━━ Record excerpts
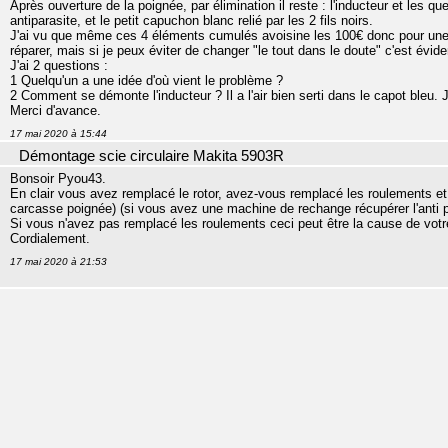
Après ouverture de la poignée, par élimination il reste : l'inducteur et les qu
antiparasite, et le petit capuchon blanc relié par les 2 fils noirs.
J'ai vu que même ces 4 éléments cumulés avoisine les 100€ donc pour une
réparer, mais si je peux éviter de changer "le tout dans le doute" c'est év
J'ai 2 questions :
1 Quelqu'un a une idée d'où vient le problème ?
2 Comment se démonte l'inducteur ? Il a l'air bien serti dans le capot bleu. 
Merci d'avance.
17 mai 2020 à 15:44
Démontage scie circulaire Makita 5903R
Bonsoir Pyou43.
En clair vous avez remplacé le rotor, avez-vous remplacé les roulements et b
carcasse poignée) (si vous avez une machine de rechange récupérer l'anti p
Si vous n'avez pas remplacé les roulements ceci peut être la cause de votre
Cordialement.
17 mai 2020 à 21:53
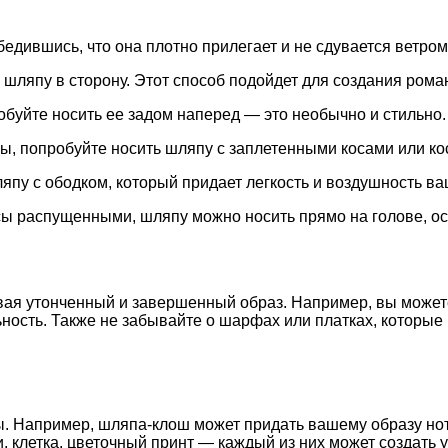
едившись, что она плотно прилегает и не сдувается ветром
шляпу в сторону. Этот способ подойдет для создания рома
буйте носить ее задом наперед — это необычно и стильно.
ы, попробуйте носить шляпу с заплетенными косами или ко
пу с ободком, который придает легкость и воздушность ва
сы распущенными, шляпу можно носить прямо на голове, о
авая утонченный и завершенный образ. Например, вы може
ость. Также не забывайте о шарфах или платках, которые
. Например, шляпа-клош может придать вашему образу нот
, клетка, цветочный принт — каждый из них может создать 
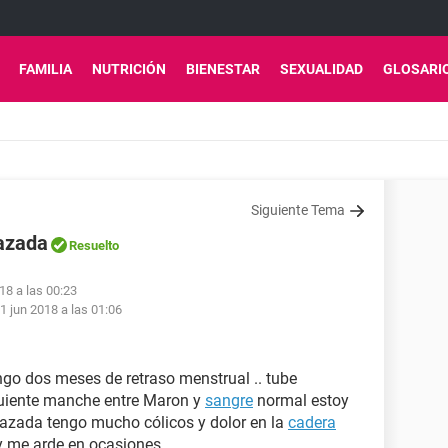
FAMILIA
NUTRICIÓN
BIENESTAR
SEXUALIDAD
GLOSARI
Siguiente Tema
azada
Resuelto
18 a las 00:23
1 jun 2018 a las 01:06
go dos meses de retraso menstrual .. tube
iguiente manche entre Maron y
sangre
normal estoy
azada tengo mucho cólicos y dolor en la
cadera
y me arde en ocasiones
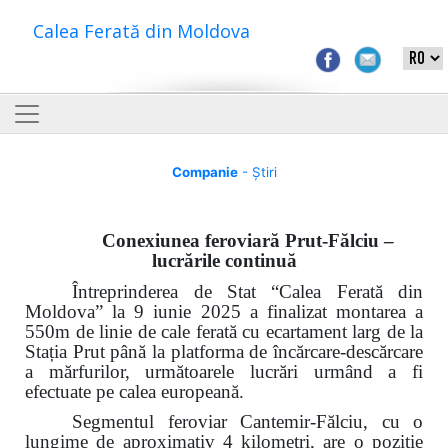
Calea Ferată din Moldova
Companie
- Știri
Conexiunea feroviară Prut-Fălciu –
lucrările continuă
Întreprinderea de Stat “Calea Ferată din
Moldova” la 9 iunie 2025 a finalizat montarea a
550m de linie de cale ferată cu ecartament larg de la
Stația Prut până la platforma de încărcare-descărcare
a mărfurilor, următoarele lucrări urmând a fi
efectuate pe calea europeană.
Segmentul feroviar Cantemir-Fălciu, cu o
lungime de aproximativ 4 kilometri, are o poziție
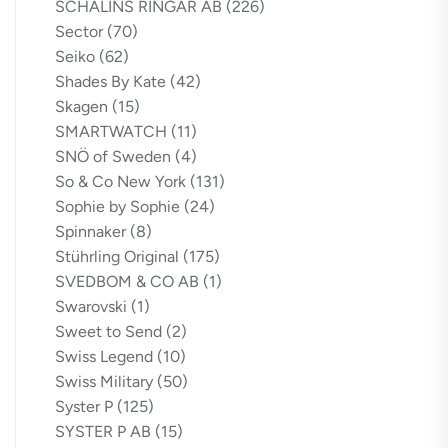
SCHALINS RINGAR AB
(226)
Sector
(70)
Seiko
(62)
Shades By Kate
(42)
Skagen
(15)
SMARTWATCH
(11)
SNÖ of Sweden
(4)
So & Co New York
(131)
Sophie by Sophie
(24)
Spinnaker
(8)
Stührling Original
(175)
SVEDBOM & CO AB
(1)
Swarovski
(1)
Sweet to Send
(2)
Swiss Legend
(10)
Swiss Military
(50)
Syster P
(125)
SYSTER P AB
(15)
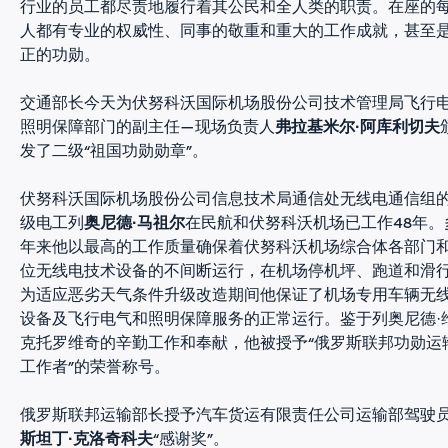
行业的员工都尽责地履行着其公民和全人类的职责。在座的
人都有专业的权威性、同事的敬重和重大的工作成就，甚至
正的功勋。
交通部长今天为伏努科沃国际机场股份公司技术管理局飞行
照明保障部门的副主任—现场负责人
弗拉基米尔·阿库利切夫
发了二级“祖国功勋勋章”。
伏努科沃国际机场股份公司信息技术局通信处无线电通信组
级电工列
奥尼德·马祖尔
在民航和伏努科沃机场已工作48年。
年来他以最高的工作质量确保着伏努科沃机场综合体各部门
位无线电技术设备的不间断运行，在机场停机坪、跑道和滑
为适应恶劣天气条件升级改造期间他保证了机场专用车辆无
设备及飞行电气和照明保障服务的正常运行。鉴于列奥尼德·
克托罗维奇的辛勤工作和奉献，他被授予“俄罗斯联邦功勋运
工作者”的荣誉称号。
俄罗斯联邦运输部长授予汽车货运有限责任公司运输部驾驶
斯坦丁·克洛奇科夫
“感谢奖”。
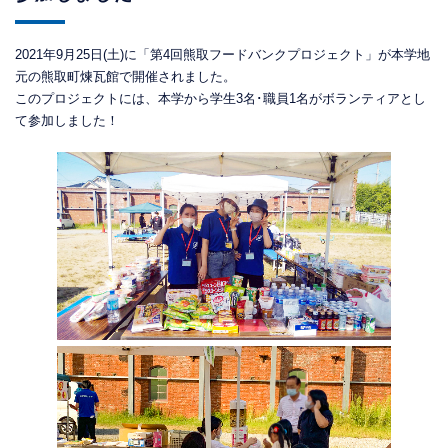
2021年9月25日(土)に「第4回熊取フードバンクプロジェクト」が本学地
元の熊取町煉瓦館で開催されました。
このプロジェクトには、本学から学生3名･職員1名がボランティアとし
て参加しました！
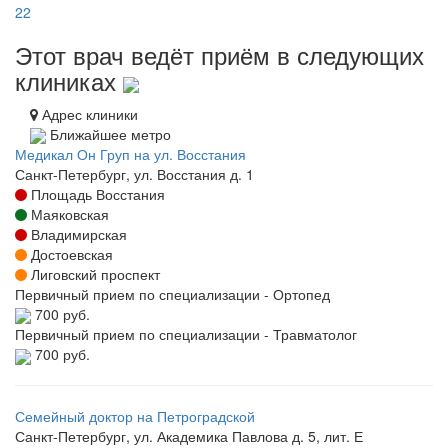
22
Этот врач ведёт приём в следующих
клиниках
Адрес клиники
Ближайшее метро
Медикал Он Груп на ул. Восстания
Санкт-Петербург, ул. Восстания д. 1
Площадь Восстания
Маяковская
Владимирская
Достоевская
Лиговский проспект
Первичный прием по специализации - Ортопед
700 руб.
Первичный прием по специализации - Травматолог
700 руб.
Семейный доктор на Петроградской
Санкт-Петербург, ул. Академика Павлова д. 5, лит. Е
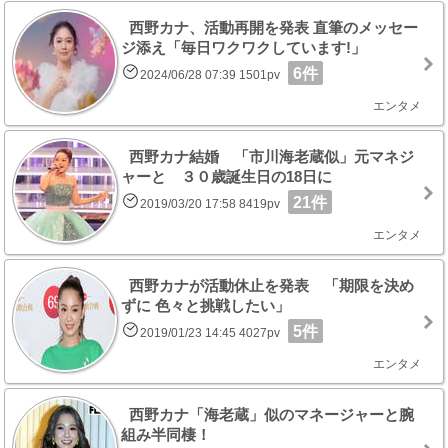
西野カナ、活動再開を発表 直筆のメッセー
ジ添え「毎日ワクワクしています!」
6件
2024/06/28 07:39 1501pv
エンタメ
西野カナ結婚 「市川海老蔵似」元マネジ
ャーと ３０歳誕生日の18日に
21件
2019/03/20 17:58 8419pv
エンタメ
西野カナが活動休止を発表 「期限を決め
ずに 色々と挑戦したい」
5件
2019/01/23 14:45 4027pv
エンタメ
西野カナ「海老蔵」似のマネージャーと腕
組み半同棲！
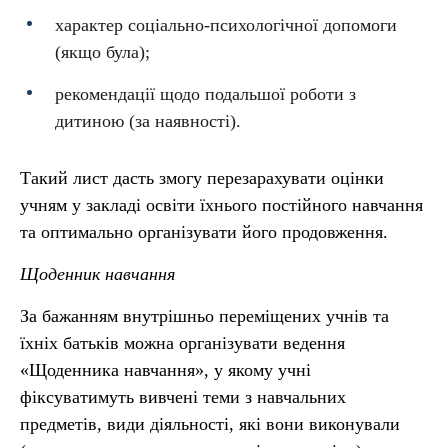
характер соціально-психологічної допомоги
(якщо була);
рекомендації щодо подальшої роботи з
дитиною (за наявності).
Такий лист дасть змогу перезарахувати оцінки
учням у закладі освіти їхнього постійного навчання
та оптимально організувати його продовження.
Щоденник навчання
За бажанням внутрішньо переміщених учнів та
їхніх батьків можна організувати ведення
«Щоденника навчання», у якому учні
фіксуватимуть вивчені теми з навчальних
предметів, види діяльності, які вони виконували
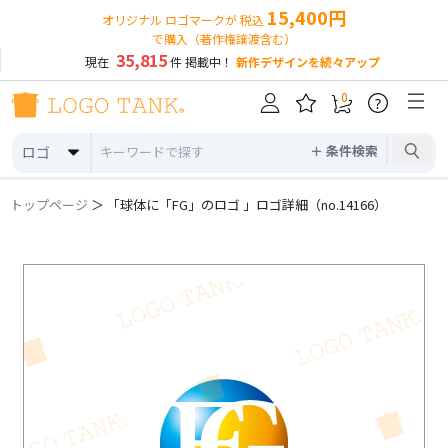
15,400円
オリジナル ロゴマークが 税込
で購入（著作権譲渡含む）
35,815
現在
件 掲載中！
新作デザインを続々アップ
0
?
＋ 条件検索
ロゴ
トップページ
＞ 「球体に「FG」のロゴ 」ロゴ詳細（no.14166）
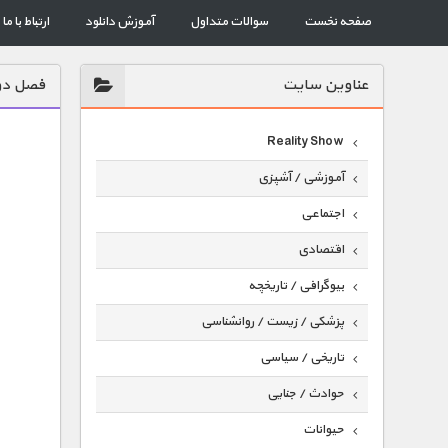
صفحه نخست
سوالات متداول
آموزش دانلود
ارتباط با ما
عناوين سايت
فصل دو
Reality Show
آموزشی / آشپزی
اجتماعی
اقتصادی
بیوگرافی / تاریخچه
پزشکی / زیست / روانشناسی
تاریخی / سیاسی
حوادث / جنایی
حیوانات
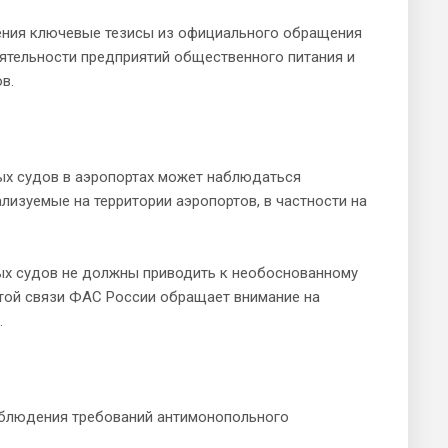
ения ключевые тезисы из официального обращения
тельности предприятий общественного питания и
в.
ых судов в аэропортах может наблюдаться
лизуемые на территории аэропортов, в частности на
ых судов не должны приводить к необоснованному
 этой связи ФАС России обращает внимание на
.
облюдения требований антимонопольного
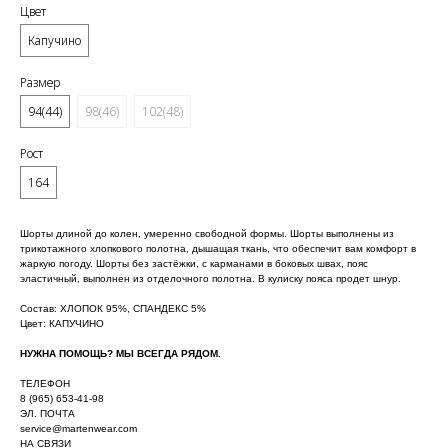
Цвет
Капучино
Размер
94(44)
98(46)
102(48)
Рост
164
Шорты длиной до колен, умеренно свободной формы. Шорты выполнены из
трикотажного хлопкового полотна, дышащая ткань, что обеспечит вам комфорт в
жаркую погоду. Шорты без застёжки, с карманами в боковых швах, пояс
эластичный, выполнен из отделочного полотна. В кулиску пояса продет шнур.
Состав: ХЛОПОК 95%, СПАНДЕКС 5%
Цвет: КАПУЧИНО
НУЖНА ПОМОЩЬ? МЫ ВСЕГДА РЯДОМ.
ТЕЛЕФОН
8 (965) 653-41-98
ЭЛ. ПОЧТА
service@martenwear.com
НА СВЯЗИ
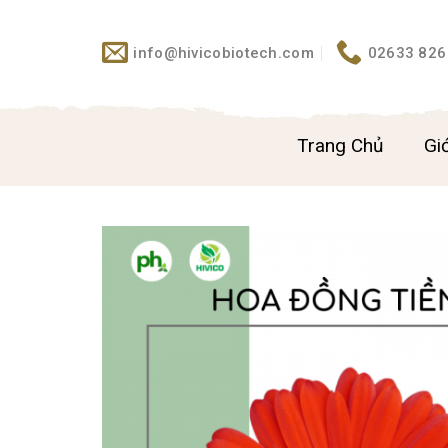
Skip
to
info@hivicobiotech.com
02633 826
content
Trang Chủ
Giớ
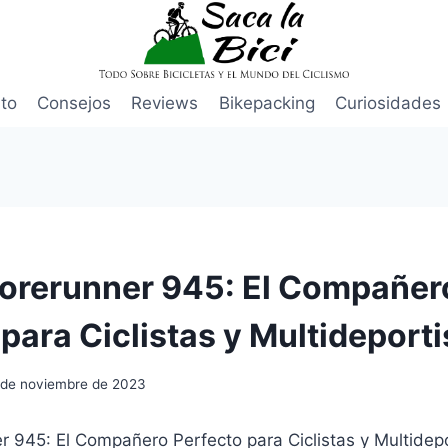
to
Consejos
Reviews
Bikepacking
Curiosidades
orerunner 945: El Compañer
para Ciclistas y Multideporti
 de noviembre de 2023
 945: El Compañero Perfecto para Ciclistas y Multidepo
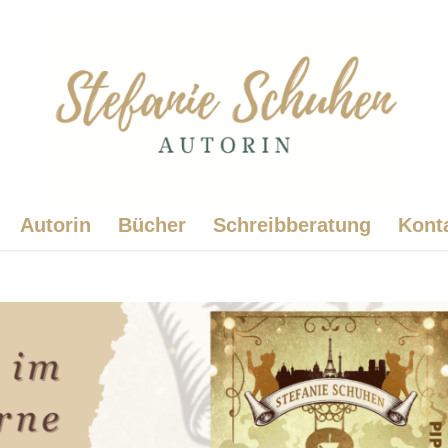
Autorin
Bücher
Schreibberatung
Kont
━━━━
Check the records above and copy each line that has the string "специализации".

• _Solved problem_
Первичный прием по специализации - Ортопед
Первичный прием по специализации - Травматолог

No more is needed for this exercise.